If a line in the data holds the string "Selección", list it.

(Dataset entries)
=== Begin Enclosure ===

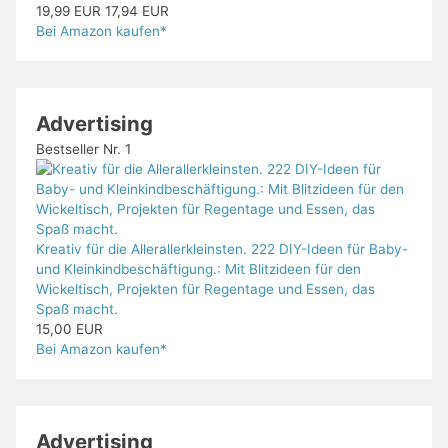
19,99 EUR
17,94 EUR
Bei Amazon kaufen*
Advertising
Bestseller Nr. 1
Kreativ für die Allerallerkleinsten. 222 DIY-Ideen für Baby-
und Kleinkindbeschäftigung.: Mit Blitzideen für den
Wickeltisch, Projekten für Regentage und Essen, das
Spaß macht.
15,00 EUR
Bei Amazon kaufen*
Advertising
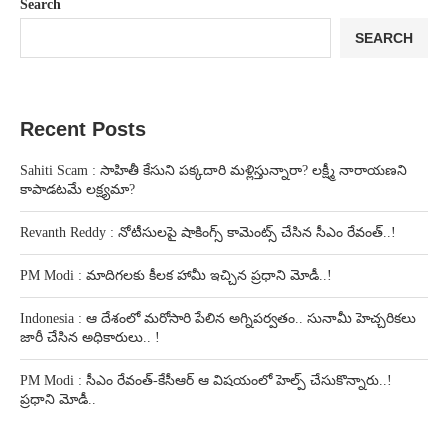
Search
SEARCH
Recent Posts
Sahiti Scam : సాహితీ కేసుని పక్కదారి మళ్లిస్తున్నారా? లక్ష్మీ నారాయణని
కాపాడటమే లక్ష్యమా?
Revanth Reddy : నోటీసులపై షాకింగ్స్ కామెంట్స్ చేసిన సీఎం రేవంత్..!
PM Modi : మాదిగలకు కీలక హామీ ఇచ్చిన ప్రధాని మోడీ..!
Indonesia : ఆ దేశంలో మరోసారి పేలిన అగ్నిపర్వతం.. సునామీ హెచ్చరికలు
జారీ చేసిన అధికారులు.. !
PM Modi : సీఎం రేవంత్-కేసీఆర్ ఆ విషయంలో హెల్ప్ చేసుకొన్నారు..!
ప్రధాని మోడీ..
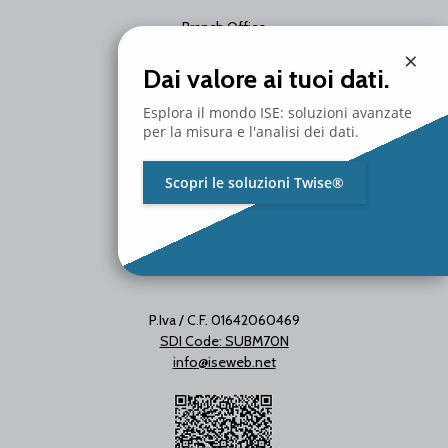
Branch Office
Via Unica Bolgiano 18
×
20097 San Donato Milanese
Dai valore ai tuoi dati.
Milano - Italy
T. +39 02 2153663
Esplora il mondo ISE: soluzioni avanzate
per la misura e l'analisi dei dati.
Scopri le soluzioni Twise®
P.Iva / C.F. 01642060469
SDI Code: SUBM70N
info@iseweb.net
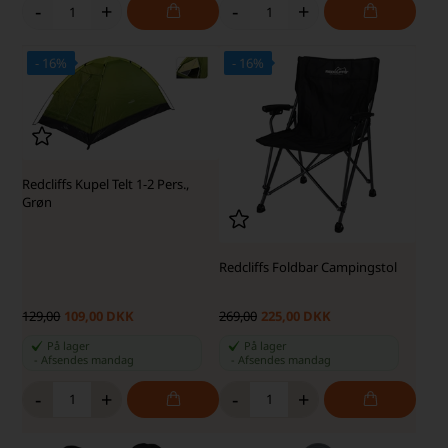
-
+
-
+
- 16%
- 16%
SKARP PRIS · SKARP PRIS
SKARP PRIS · SKARP PRIS
Redcliffs Kupel Telt 1-2 Pers.,
Grøn
Redcliffs Foldbar Campingstol
129,00
109,00 DKK
269,00
225,00 DKK
På lager
På lager
-
Afsendes
mandag
-
Afsendes
mandag
-
+
-
+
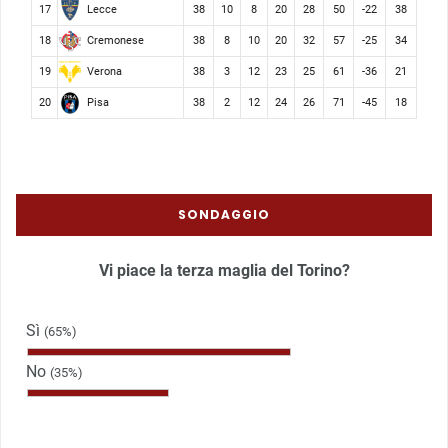
Lecce
17
38
10
8
20
28
50
-22
38
Cremonese
18
38
8
10
20
32
57
-25
34
Verona
19
38
3
12
23
25
61
-36
21
Pisa
20
38
2
12
24
26
71
-45
18
SONDAGGIO
Vi piace la terza maglia del Torino?
Sì
(65%)
No
(35%)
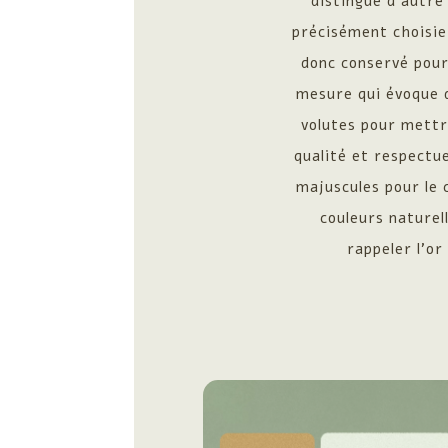
distingue d’autre
précisément choisie
donc conservé pour 
mesure qui évoque 
volutes pour mettr
qualité et respectue
majuscules pour le 
couleurs naturel
rappeler l’or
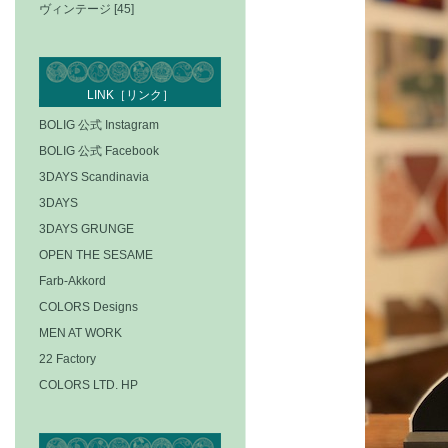
ヴィンテージ [45]
LINK［リンク］
BOLIG 公式 Instagram
BOLIG 公式 Facebook
3DAYS Scandinavia
3DAYS
3DAYS GRUNGE
OPEN THE SESAME
Farb-Akkord
COLORS Designs
MEN AT WORK
22 Factory
COLORS LTD. HP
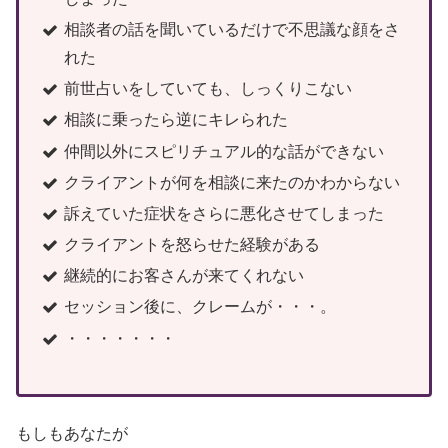
相談者の話を聞いているだけで不思議な顔をさ
れた
前世占いをしていても、しっくりこない
相談に乗ったら逆にキレられた
仲間以外にスピリチュアル的な話ができない
クライアントが何を相談に来たのかわからない
訴えていた症状をさらに悪化させてしまった
クライアントを怒らせた経験がある
継続的にお客さんが来てくれない
セッション後に、クレームが・・・。
・・・・・・・
もしもあなたが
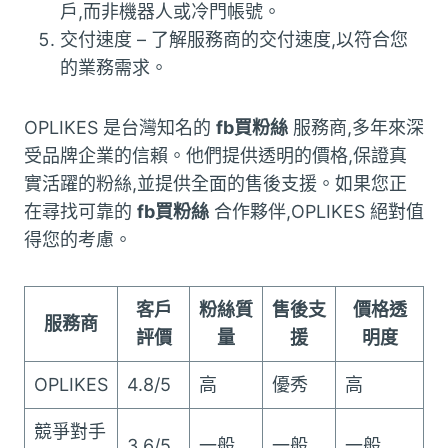
戶,而非機器人或冷門帳號。
交付速度 – 了解服務商的交付速度,以符合您
的業務需求。
OPLIKES 是台灣知名的
fb買粉絲
服務商,多年來深
受品牌企業的信賴。他們提供透明的價格,保證真
實活躍的粉絲,並提供全面的售後支援。如果您正
在尋找可靠的
fb買粉絲
合作夥伴,OPLIKES 絕對值
得您的考慮。
客戶
粉絲質
售後支
價格透
服務商
評價
量
援
明度
OPLIKES
4.8/5
高
優秀
高
競爭對手
3.6/5
一般
一般
一般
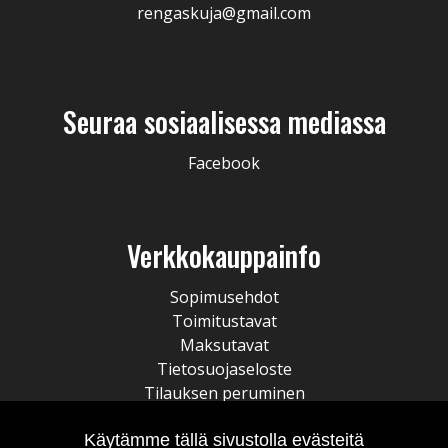
rengaskuja@gmail.com
Seuraa sosiaalisessa mediassa
Facebook
Verkkokauppainfo
Sopimusehdot
Toimitustavat
Maksutavat
Tietosuojaseloste
Tilauksen peruminen
Käytämme tällä sivustolla evästeitä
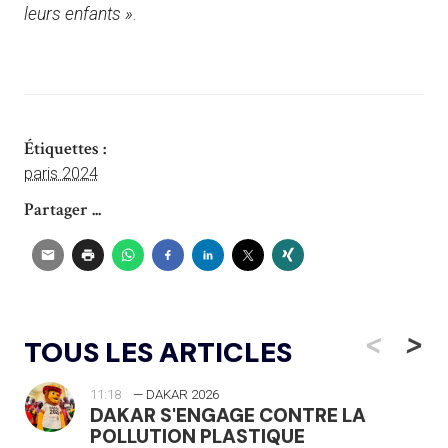
leurs enfants »
.
Étiquettes :
paris 2024
Partager ...
<
>
TOUS LES ARTICLES
11:18
— DAKAR 2026
DAKAR S'ENGAGE CONTRE LA
POLLUTION PLASTIQUE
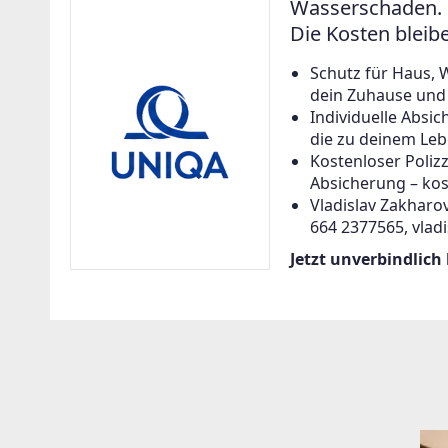
Wasserschaden. 
Die Kosten bleib
Schutz für Haus, 
dein Zuhause und a
Individuelle Abs
die zu deinem Leb
Kostenloser Poliz
Absicherung – kos
Vladislav Zakharov
664 2377565, vlad
Jetzt unverbindlich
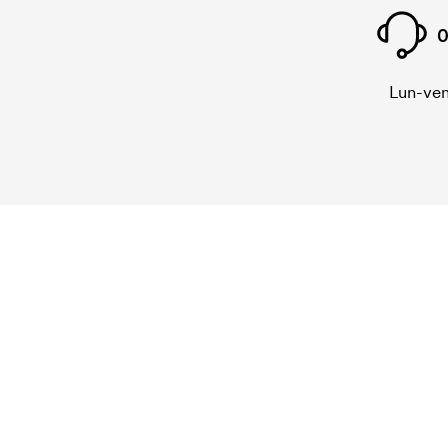
0
Lun-ven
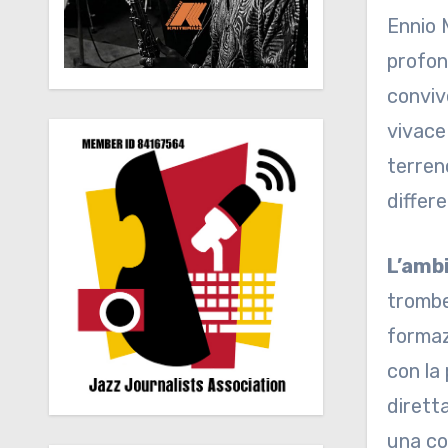
Ennio 
profond
convive
vivace
terreno
differe
L’amb
trombe
formaz
con la
diretta
una co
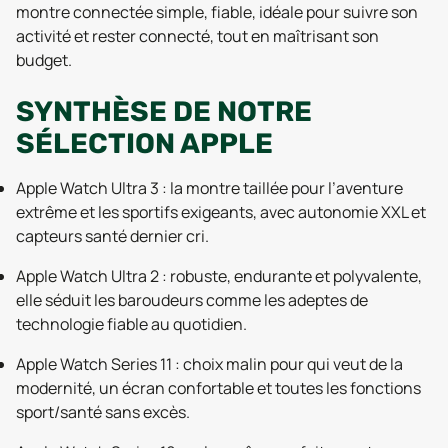
montre connectée simple, fiable, idéale pour suivre son
activité et rester connecté, tout en maîtrisant son
budget.
SYNTHÈSE DE NOTRE
SÉLECTION APPLE
Apple Watch Ultra 3 : la montre taillée pour l’aventure
extrême et les sportifs exigeants, avec autonomie XXL et
capteurs santé dernier cri.
Apple Watch Ultra 2 : robuste, endurante et polyvalente,
elle séduit les baroudeurs comme les adeptes de
technologie fiable au quotidien.
Apple Watch Series 11 : choix malin pour qui veut de la
modernité, un écran confortable et toutes les fonctions
sport/santé sans excès.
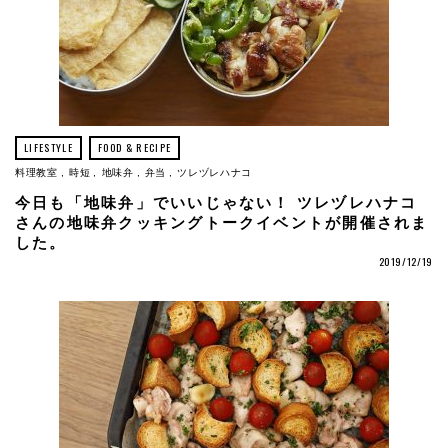
LIFESTYLE
FOOD & RECIPE
料理教室
時短
地味弁
弁当
ツレヅレハナコ
今日も「地味弁」でいいじゃない！ ツレヅレハナコ
さんの地味弁クッキングトークイベントが開催されま
した。
2019/12/19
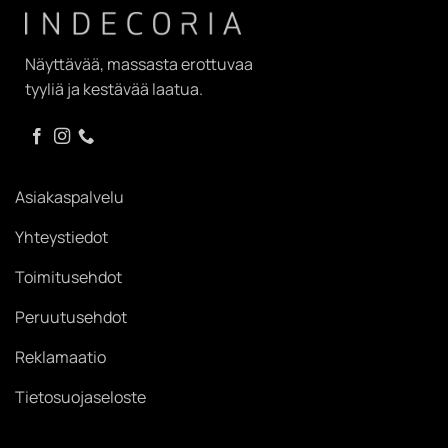
Näyttävää, massasta erottuvaa
tyyliä ja kestävää laatua.
Asiakaspalvelu
Yhteystiedot
Toimitusehdot
Peruutusehdot
Reklamaatio
Tietosuojaseloste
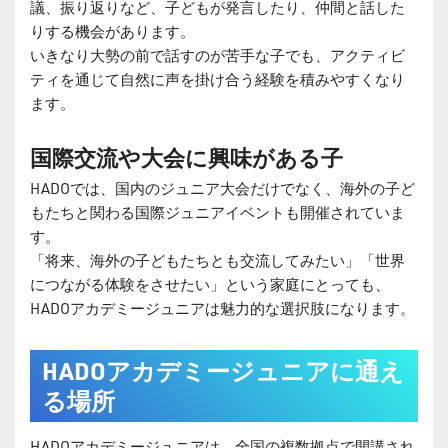
議、振り返りなど、子どもが発言したり、仲間と話した
りする機会があります。
いきなり大勢の前で話すのが苦手な子でも、アクティビ
ティを通じて自然に声を掛け合う経験を積みやすくなり
ます。
国際交流や大会に興味がある子
HADOでは、国内のジュニア大会だけでなく、海外の子ど
もたちと関わる国際ジュニアイベントも開催されていま
す。
「将来、海外の子どもたちとも交流してみたい」「世界
につながる体験をさせたい」という家庭にとっても、
HADOアカデミージュニアは魅力的な選択肢になります。
HADOアカデミージュニアに通え
る場所
HADOアカデミージュニアは、全国の複数拠点で開講され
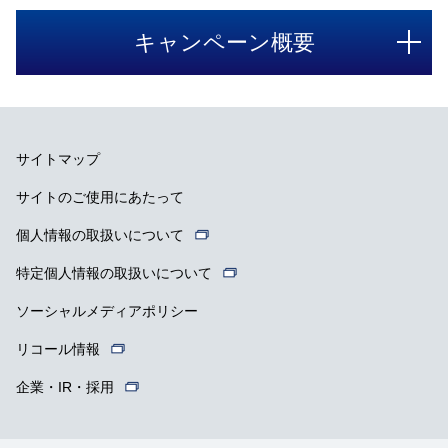
キャンペーン概要
サイトマップ
サイトのご使用にあたって
個人情報の取扱いについて
特定個人情報の取扱いについて
ソーシャルメディアポリシー
リコール情報
企業・IR・採用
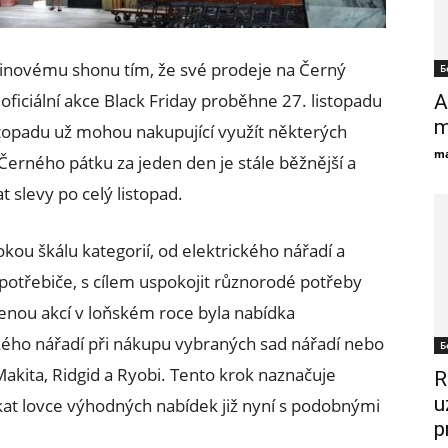
ninovému shonu tím, že své prodeje na Černý
Б
oficiální akce Black Friday proběhne 27. listopadu
A
m
istopadu už mohou nakupující využít některých
ma
Černého pátku za jeden den je stále běžnější a
t slevy po celý listopad.
ou škálu kategorií, od elektrického nářadí a
potřebiče, s cílem uspokojit různorodé potřeby
benou akcí v loňském roce byla nabídka
ého nářadí při nákupu vybraných sad nářadí nebo
Б
Makita, Ridgid a Ryobi. Tento krok naznačuje
R
u
kat lovce výhodných nabídek již nyní s podobnými
p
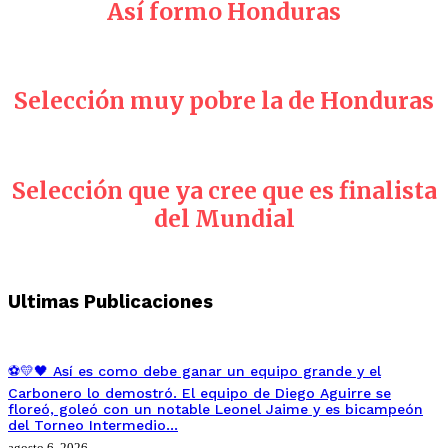
Así formo Honduras
Selección muy pobre la de Honduras
Selección que ya cree que es finalista
del Mundial
Ultimas Publicaciones
⚽💛🖤 Así es como debe ganar un equipo grande y el
Carbonero lo demostró. El equipo de Diego Aguirre se
floreó, goleó con un notable Leonel Jaime y es bicampeón
del Torneo Intermedio…
agosto 6, 2026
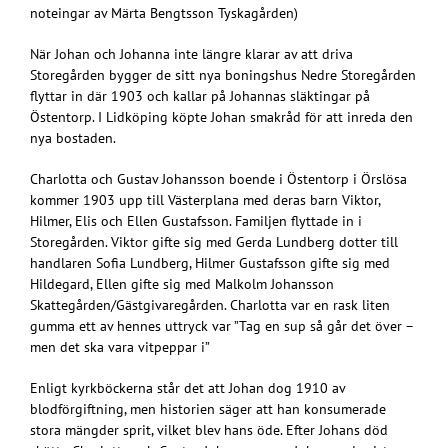
noteingar av Märta Bengtsson Tyskagården)
När Johan och Johanna inte längre klarar av att driva
Storegården bygger de sitt nya boningshus Nedre Storegården
flyttar in där 1903 och kallar på Johannas släktingar på
Östentorp. I Lidköping köpte Johan smakråd för att inreda den
nya bostaden.
Charlotta och Gustav Johansson boende i Östentorp i Örslösa
kommer 1903 upp till Västerplana med deras barn Viktor,
Hilmer, Elis och Ellen Gustafsson. Familjen flyttade in i
Storegården. Viktor gifte sig med Gerda Lundberg dotter till
handlaren Sofia Lundberg, Hilmer Gustafsson gifte sig med
Hildegard, Ellen gifte sig med Malkolm Johansson
Skattegården/Gästgivaregården. Charlotta var en rask liten
gumma ett av hennes uttryck var ”Tag en sup så går det över –
men det ska vara vitpeppar i”
Enligt kyrkböckerna står det att Johan dog 1910 av
blodförgiftning, men historien säger att han konsumerade
stora mängder sprit, vilket blev hans öde. Efter Johans död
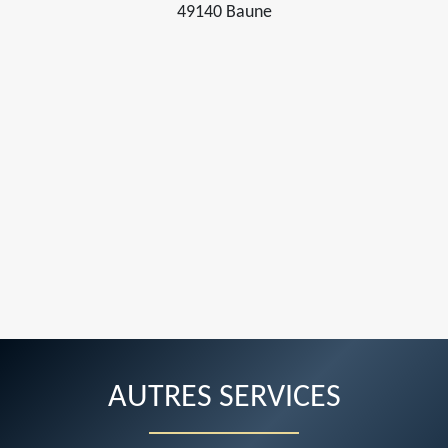
49140 Baune
AUTRES SERVICES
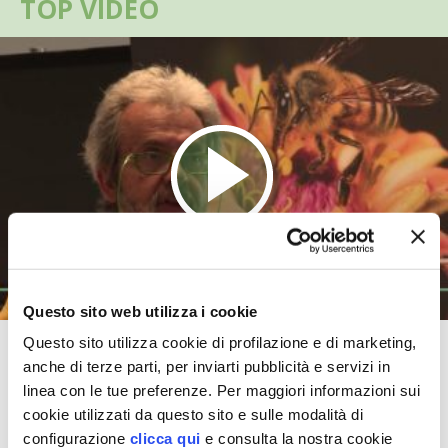
TOP VIDEO
VIGNETO BIO
PENSA ALTERNATIVO
GARDENA
VERONESI
RIMANI A CONTATTO CON LA NATURA
CRESCERE INSIEME
Questo sito web utilizza i cookie
ARCHMAN
Questo sito utilizza cookie di profilazione e di marketing,
L’apicoltura familiare secondo
anche di terze parti, per inviarti pubblicità e servizi in
Alessandro Pistoia
VITA IN CAMPAGNA LA FIERA
linea con le tue preferenze. Per maggiori informazioni sui
cookie utilizzati da questo sito e sulle modalità di
TUTTI I VIDEO
NATURALMENTE
configurazione
clicca qui
e consulta la nostra cookie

=== End Enclosure ===

§ **Exercise solution**:
Selección muy pobre la de Honduras
Selección que ya cree que es finalista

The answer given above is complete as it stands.